Tonsley needs trees, not Teslas

17 June 2025
Edgar Daniel-Richards

“People before profits”; “Trees not Teslas”; “Elon Musk can get [Redacted]”; these were some of the placards at a recent protest outside the City of Marion Council chambers in Adelaide, where a proposal to build a Tesla battery servicing centre and showroom in Tonsley have been met with widespread community opposition.

The council reported that 95 percent of the nearly 1,000 responses to its community consultation opposed the proposal. Submissions cited opposition to Elon Musk’s far-right politics, Tesla’s terrible environmental record, and support for alternative uses for the site, such as public green spaces and public housing.

Despite this widespread opposition, the council is ploughing ahead with the proposal. It engaged in community consultation only because it is legislatively required to do so if it is to sell a local park that is part of the proposed site. But adhering to or even acknowledging the community opposition was not mandatory. Balancing its farcical consultation with recommendations from private developers, the council’s business unit decided that the will of the latter should come before the overwhelming disapproval of residents.

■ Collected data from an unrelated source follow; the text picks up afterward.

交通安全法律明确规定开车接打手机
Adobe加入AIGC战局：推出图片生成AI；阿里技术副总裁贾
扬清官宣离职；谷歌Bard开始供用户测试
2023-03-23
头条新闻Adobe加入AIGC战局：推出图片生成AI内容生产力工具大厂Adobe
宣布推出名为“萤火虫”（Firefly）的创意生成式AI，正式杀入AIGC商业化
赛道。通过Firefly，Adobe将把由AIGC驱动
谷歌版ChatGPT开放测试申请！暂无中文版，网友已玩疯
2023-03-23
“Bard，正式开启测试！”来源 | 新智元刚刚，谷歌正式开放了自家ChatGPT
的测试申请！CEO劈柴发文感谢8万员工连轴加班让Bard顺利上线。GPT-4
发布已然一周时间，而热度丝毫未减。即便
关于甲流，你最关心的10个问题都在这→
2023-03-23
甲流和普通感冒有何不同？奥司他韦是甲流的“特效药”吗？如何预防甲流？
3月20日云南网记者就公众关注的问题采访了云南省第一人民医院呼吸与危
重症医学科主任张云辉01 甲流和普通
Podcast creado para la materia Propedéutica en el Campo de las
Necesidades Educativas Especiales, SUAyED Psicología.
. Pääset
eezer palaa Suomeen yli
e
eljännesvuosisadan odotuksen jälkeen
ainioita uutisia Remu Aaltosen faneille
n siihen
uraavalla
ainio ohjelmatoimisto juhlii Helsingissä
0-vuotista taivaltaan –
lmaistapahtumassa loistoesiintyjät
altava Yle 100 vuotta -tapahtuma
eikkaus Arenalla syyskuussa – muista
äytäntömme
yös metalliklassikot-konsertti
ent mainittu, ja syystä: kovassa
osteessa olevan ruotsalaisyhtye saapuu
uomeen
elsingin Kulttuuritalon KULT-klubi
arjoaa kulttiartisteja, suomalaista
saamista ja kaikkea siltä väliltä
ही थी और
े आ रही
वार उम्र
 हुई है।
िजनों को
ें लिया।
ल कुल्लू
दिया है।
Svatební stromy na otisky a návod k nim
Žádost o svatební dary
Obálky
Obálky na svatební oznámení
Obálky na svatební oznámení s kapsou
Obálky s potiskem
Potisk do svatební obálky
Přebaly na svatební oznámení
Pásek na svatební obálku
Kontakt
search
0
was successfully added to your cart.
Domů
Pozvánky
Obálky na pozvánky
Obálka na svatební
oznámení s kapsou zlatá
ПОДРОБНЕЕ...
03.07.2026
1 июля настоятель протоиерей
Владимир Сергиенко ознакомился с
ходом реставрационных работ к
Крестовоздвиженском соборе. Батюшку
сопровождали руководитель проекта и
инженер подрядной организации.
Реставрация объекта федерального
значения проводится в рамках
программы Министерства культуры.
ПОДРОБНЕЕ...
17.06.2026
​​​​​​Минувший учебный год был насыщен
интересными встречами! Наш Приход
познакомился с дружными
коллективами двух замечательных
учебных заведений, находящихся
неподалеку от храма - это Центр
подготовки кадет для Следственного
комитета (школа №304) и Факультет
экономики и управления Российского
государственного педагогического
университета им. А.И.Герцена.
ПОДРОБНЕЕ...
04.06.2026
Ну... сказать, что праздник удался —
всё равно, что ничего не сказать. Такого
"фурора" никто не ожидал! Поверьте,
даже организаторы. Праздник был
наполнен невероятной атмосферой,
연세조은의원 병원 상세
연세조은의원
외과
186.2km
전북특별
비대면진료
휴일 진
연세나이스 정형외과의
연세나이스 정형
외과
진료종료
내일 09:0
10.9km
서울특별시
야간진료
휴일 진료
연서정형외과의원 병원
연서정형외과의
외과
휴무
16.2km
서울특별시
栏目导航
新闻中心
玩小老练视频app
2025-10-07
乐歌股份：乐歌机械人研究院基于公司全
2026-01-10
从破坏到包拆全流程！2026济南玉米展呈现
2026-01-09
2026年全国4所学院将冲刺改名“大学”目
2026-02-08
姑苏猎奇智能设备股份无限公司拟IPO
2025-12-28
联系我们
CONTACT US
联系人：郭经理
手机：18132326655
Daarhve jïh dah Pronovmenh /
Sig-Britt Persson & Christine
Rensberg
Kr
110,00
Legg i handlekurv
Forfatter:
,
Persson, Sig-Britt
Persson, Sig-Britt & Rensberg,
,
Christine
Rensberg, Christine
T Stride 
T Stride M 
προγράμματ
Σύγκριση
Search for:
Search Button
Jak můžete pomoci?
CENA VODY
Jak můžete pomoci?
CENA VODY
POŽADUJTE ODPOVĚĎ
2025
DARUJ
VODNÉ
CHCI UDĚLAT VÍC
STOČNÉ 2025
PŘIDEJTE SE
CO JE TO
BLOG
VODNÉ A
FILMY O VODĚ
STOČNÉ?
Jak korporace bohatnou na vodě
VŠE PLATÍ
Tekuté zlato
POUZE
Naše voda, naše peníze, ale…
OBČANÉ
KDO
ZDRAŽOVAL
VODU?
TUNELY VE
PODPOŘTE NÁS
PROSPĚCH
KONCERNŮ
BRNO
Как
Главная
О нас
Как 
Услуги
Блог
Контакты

The council agreed and voted to go ahead with the proposal.

This is nothing new for people in Tonsley. The proposed site sits next to the old Chrysler-Mitsubishi Automotive plant, which closed in 2008. The land once contained a publicly accessible park and public housing lots. In 2016, it was discovered that the groundwater had been contaminated by industrial pollution from the plant—the land was no longer safe for residential or recreational use.

One would think that the company responsible for the pollution should be made to pay the cost of cleaning it all up. Instead, the housing trust residents were forced to move, and the park was closed. The land has remained unused since then.

The council says the Tesla plant is an excellent opportunity to put the land to use for industrial purposes. They say that the developer will be responsible for the cleanup, but locals are understandably sceptical. Given Tesla’s record of environmental mismanagement at some of its other industrial sites, it is not hard to see why.

According to a report last year in the Wall Street Journal, former employees have spoken out about a culture of regulatory avoidance at the company. Tesla’s Gigafactory in Austin, Texas, has been accused of illegally dumping toxic run-off into the city sewerage system. After the door on the casting furnace broke, management reportedly continued production, releasing toxic fumes, so as not to fall behind on Model Y production quotas. In Freemont, California Tesla’s factory has repeatedly breached air pollution regulations. And at the company’s main factory in Europe, in the German state of Brandenburg, a years-long protest campaign over the company’s theft of water is ongoing.

Speaking to Red Flag at the Marion protest, Rebecca, a local resident, said that she was “tired of business and elected councils, supposedly bodies that are meant to represent the people, just running roughshod over community and over humanity. I’m really tired of profits being put above the people at all costs”.

The proposal still requires state government approval. The activists behind the Trees Not Teslas campaign have vowed to keep fighting.